| Work instruction |
Retype the whole listing, character for character.
##### Exercise data
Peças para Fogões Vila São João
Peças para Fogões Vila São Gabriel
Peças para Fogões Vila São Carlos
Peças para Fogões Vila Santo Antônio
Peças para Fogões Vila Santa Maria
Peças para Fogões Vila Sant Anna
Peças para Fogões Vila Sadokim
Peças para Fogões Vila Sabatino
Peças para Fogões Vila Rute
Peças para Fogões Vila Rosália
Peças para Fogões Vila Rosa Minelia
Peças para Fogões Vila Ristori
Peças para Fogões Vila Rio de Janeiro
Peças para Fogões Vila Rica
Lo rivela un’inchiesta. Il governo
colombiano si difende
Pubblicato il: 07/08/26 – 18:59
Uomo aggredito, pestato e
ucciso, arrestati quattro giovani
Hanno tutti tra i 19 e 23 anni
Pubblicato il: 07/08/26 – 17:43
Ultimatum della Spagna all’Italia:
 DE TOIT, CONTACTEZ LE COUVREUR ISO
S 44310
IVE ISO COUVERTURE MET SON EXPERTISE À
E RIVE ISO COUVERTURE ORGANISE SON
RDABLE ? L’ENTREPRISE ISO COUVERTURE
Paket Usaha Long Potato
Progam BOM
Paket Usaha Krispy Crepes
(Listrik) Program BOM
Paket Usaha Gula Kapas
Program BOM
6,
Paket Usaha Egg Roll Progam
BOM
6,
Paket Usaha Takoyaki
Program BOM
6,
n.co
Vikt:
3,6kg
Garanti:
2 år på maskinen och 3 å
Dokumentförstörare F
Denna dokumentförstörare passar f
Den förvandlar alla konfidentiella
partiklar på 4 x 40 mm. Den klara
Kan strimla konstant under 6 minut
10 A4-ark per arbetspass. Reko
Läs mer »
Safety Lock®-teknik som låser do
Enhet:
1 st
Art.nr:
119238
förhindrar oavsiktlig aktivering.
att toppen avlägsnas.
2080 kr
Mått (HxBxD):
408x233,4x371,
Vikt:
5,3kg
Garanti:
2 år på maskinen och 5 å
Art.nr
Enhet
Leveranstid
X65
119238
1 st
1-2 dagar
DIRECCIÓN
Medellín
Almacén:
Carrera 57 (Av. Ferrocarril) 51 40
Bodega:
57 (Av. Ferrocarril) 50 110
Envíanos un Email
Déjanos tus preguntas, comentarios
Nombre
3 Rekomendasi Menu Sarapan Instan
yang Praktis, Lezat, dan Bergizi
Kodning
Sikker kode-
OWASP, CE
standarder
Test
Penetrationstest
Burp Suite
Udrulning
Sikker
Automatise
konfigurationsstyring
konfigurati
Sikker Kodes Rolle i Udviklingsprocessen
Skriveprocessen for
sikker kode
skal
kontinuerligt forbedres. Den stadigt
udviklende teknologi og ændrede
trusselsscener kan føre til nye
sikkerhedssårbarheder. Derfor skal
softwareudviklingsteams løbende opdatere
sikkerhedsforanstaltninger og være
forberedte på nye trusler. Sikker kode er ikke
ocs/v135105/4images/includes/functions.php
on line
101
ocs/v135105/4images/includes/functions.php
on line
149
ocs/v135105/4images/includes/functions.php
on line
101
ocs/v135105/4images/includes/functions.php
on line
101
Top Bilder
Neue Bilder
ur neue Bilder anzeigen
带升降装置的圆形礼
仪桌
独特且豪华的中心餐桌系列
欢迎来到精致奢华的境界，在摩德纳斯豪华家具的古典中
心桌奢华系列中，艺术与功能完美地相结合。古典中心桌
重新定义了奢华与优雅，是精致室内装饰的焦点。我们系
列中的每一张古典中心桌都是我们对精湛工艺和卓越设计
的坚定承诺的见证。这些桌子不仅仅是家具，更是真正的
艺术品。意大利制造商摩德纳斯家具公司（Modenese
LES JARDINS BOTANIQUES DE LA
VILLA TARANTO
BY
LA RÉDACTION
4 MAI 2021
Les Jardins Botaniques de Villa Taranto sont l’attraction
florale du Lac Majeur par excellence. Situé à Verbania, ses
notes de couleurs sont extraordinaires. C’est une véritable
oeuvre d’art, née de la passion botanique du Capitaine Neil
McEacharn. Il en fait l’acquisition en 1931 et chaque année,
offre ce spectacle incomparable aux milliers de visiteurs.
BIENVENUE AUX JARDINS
##########
| Solution to this problem |
Peças para Fogões Vila São João
Peças para Fogões Vila São Gabriel
Peças para Fogões Vila São Carlos
Peças para Fogões Vila Santo Antônio
Peças para Fogões Vila Santa Maria
Peças para Fogões Vila Sant Anna
Peças para Fogões Vila Sadokim
Peças para Fogões Vila Sabatino
Peças para Fogões Vila Rute
Peças para Fogões Vila Rosália
Peças para Fogões Vila Rosa Minelia
Peças para Fogões Vila Ristori
Peças para Fogões Vila Rio de Janeiro
Peças para Fogões Vila Rica
Lo rivela un’inchiesta. Il governo
colombiano si difende
Pubblicato il: 07/08/26 – 18:59
Uomo aggredito, pestato e
ucciso, arrestati quattro giovani
Hanno tutti tra i 19 e 23 anni
Pubblicato il: 07/08/26 – 17:43
Ultimatum della Spagna all’Italia:
 DE TOIT, CONTACTEZ LE COUVREUR ISO
S 44310
IVE ISO COUVERTURE MET SON EXPERTISE À
E RIVE ISO COUVERTURE ORGANISE SON
RDABLE ? L’ENTREPRISE ISO COUVERTURE
Paket Usaha Long Potato
Progam BOM
Paket Usaha Krispy Crepes
(Listrik) Program BOM
Paket Usaha Gula Kapas
Program BOM
6,
Paket Usaha Egg Roll Progam
BOM
6,
Paket Usaha Takoyaki
Program BOM
6,
n.co
Vikt:
3,6kg
Garanti:
2 år på maskinen och 3 å
Dokumentförstörare F
Denna dokumentförstörare passar f
Den förvandlar alla konfidentiella
partiklar på 4 x 40 mm. Den klara
Kan strimla konstant under 6 minut
10 A4-ark per arbetspass. Reko
Läs mer »
Safety Lock®-teknik som låser do
Enhet:
1 st
Art.nr:
119238
förhindrar oavsiktlig aktivering.
att toppen avlägsnas.
2080 kr
Mått (HxBxD):
408x233,4x371,
Vikt:
5,3kg
Garanti:
2 år på maskinen och 5 å
Art.nr
Enhet
Leveranstid
X65
119238
1 st
1-2 dagar
DIRECCIÓN
Medellín
Almacén:
Carrera 57 (Av. Ferrocarril) 51 40
Bodega:
57 (Av. Ferrocarril) 50 110
Envíanos un Email
Déjanos tus preguntas, comentarios
Nombre
3 Rekomendasi Menu Sarapan Instan
yang Praktis, Lezat, dan Bergizi
Kodning
Sikker kode-
OWASP, CE
standarder
Test
Penetrationstest
Burp Suite
Udrulning
Sikker
Automatise
konfigurationsstyring
konfigurati
Sikker Kodes Rolle i Udviklingsprocessen
Skriveprocessen for
sikker kode
skal
kontinuerligt forbedres. Den stadigt
udviklende teknologi og ændrede
trusselsscener kan føre til nye
sikkerhedssårbarheder. Derfor skal
softwareudviklingsteams løbende opdatere
sikkerhedsforanstaltninger og være
forberedte på nye trusler. Sikker kode er ikke
ocs/v135105/4images/includes/functions.php
on line
101
ocs/v135105/4images/includes/functions.php
on line
149
ocs/v135105/4images/includes/functions.php
on line
101
ocs/v135105/4images/includes/functions.php
on line
101
Top Bilder
Neue Bilder
ur neue Bilder anzeigen
带升降装置的圆形礼
仪桌
独特且豪华的中心餐桌系列
欢迎来到精致奢华的境界，在摩德纳斯豪华家具的古典中
心桌奢华系列中，艺术与功能完美地相结合。古典中心桌
重新定义了奢华与优雅，是精致室内装饰的焦点。我们系
列中的每一张古典中心桌都是我们对精湛工艺和卓越设计
的坚定承诺的见证。这些桌子不仅仅是家具，更是真正的
艺术品。意大利制造商摩德纳斯家具公司（Modenese
LES JARDINS BOTANIQUES DE LA
VILLA TARANTO
BY
LA RÉDACTION
4 MAI 2021
Les Jardins Botaniques de Villa Taranto sont l’attraction
florale du Lac Majeur par excellence. Situé à Verbania, ses
notes de couleurs sont extraordinaires. C’est une véritable
oeuvre d’art, née de la passion botanique du Capitaine Neil
McEacharn. Il en fait l’acquisition en 1931 et chaque année,
offre ce spectacle incomparable aux milliers de visiteurs.
BIENVENUE AUX JARDINS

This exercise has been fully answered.